▸ **RECORDS SUPPLIED**

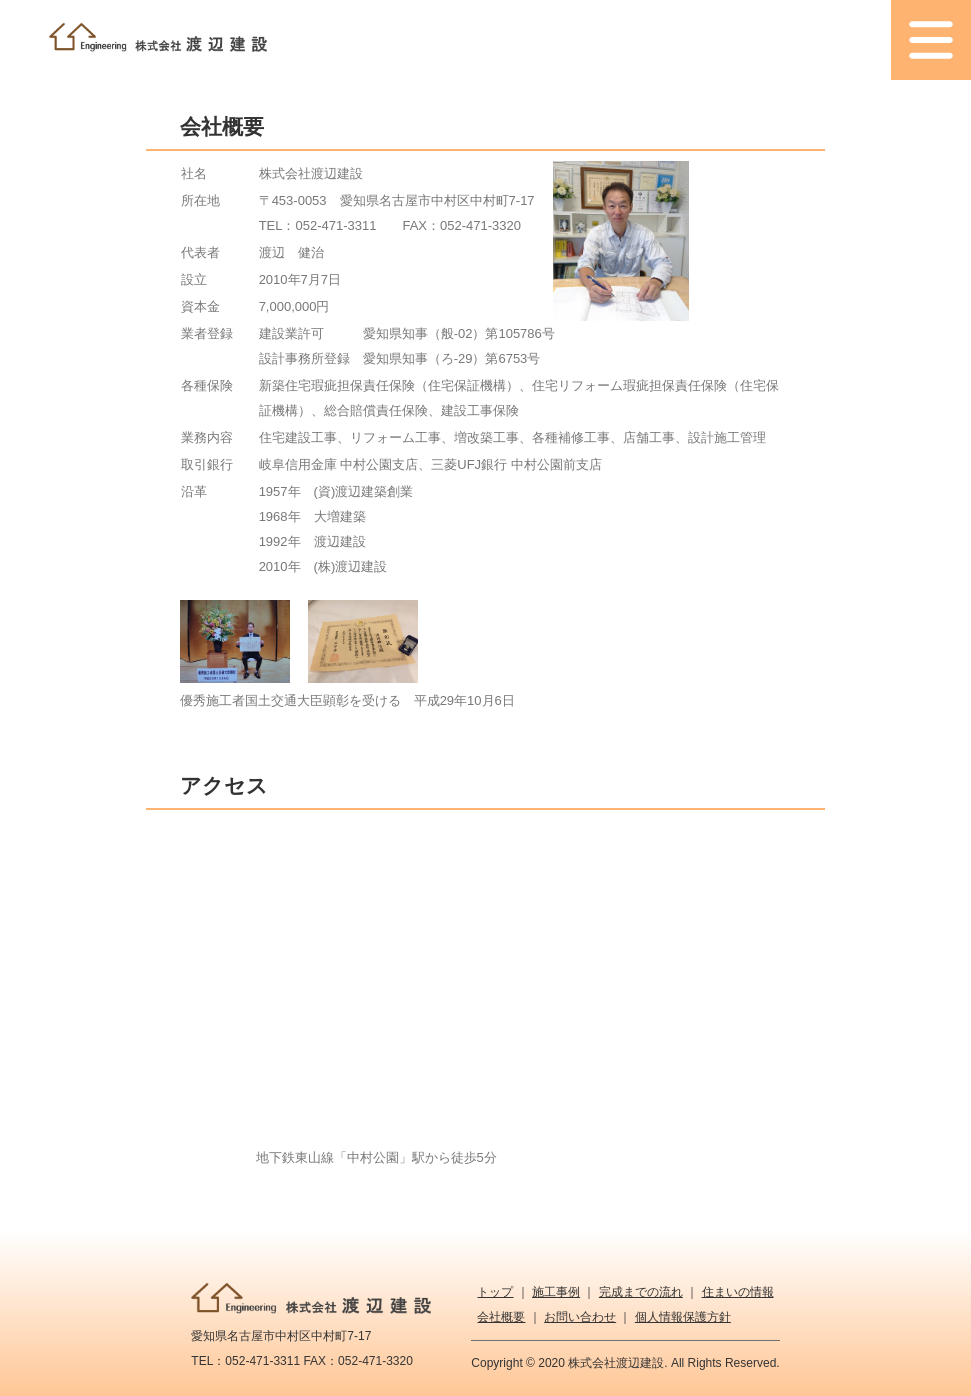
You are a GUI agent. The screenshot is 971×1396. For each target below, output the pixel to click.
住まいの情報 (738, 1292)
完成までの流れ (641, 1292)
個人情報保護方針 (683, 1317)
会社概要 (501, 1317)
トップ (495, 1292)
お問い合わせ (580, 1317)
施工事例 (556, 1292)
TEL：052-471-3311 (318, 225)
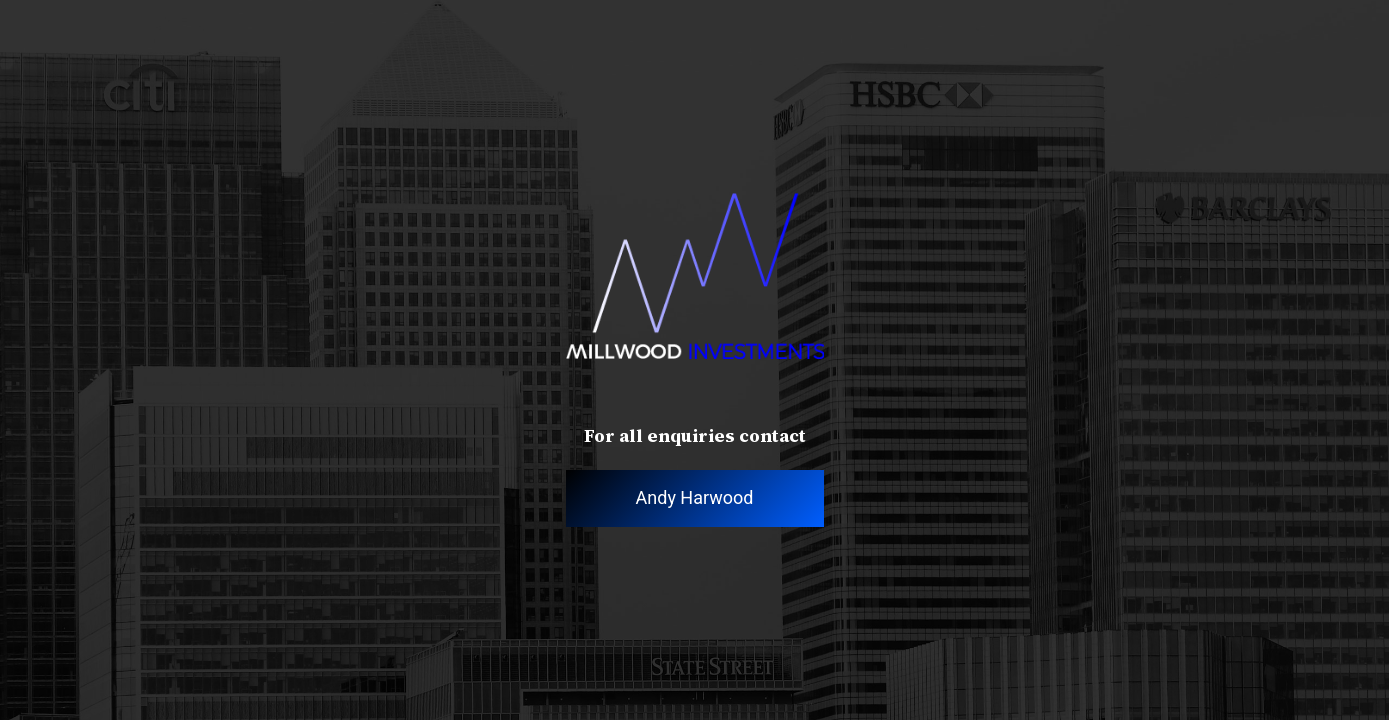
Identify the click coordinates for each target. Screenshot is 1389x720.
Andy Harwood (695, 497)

--

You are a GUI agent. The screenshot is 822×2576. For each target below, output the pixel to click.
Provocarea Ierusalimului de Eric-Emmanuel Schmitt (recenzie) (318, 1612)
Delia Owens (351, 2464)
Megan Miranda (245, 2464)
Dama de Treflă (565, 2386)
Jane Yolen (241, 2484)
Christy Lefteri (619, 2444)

▸ **DIRECTIONS**
Show me all lines in the records that contain "output".

▸ **EXPECTED ANSWER**
You are a GUI agent. The screenshot is 971×1396. For each target below, output the pixel to click.
You are a GUI agent. The screenshot is 822×2576. For each target below, output the pixel to click.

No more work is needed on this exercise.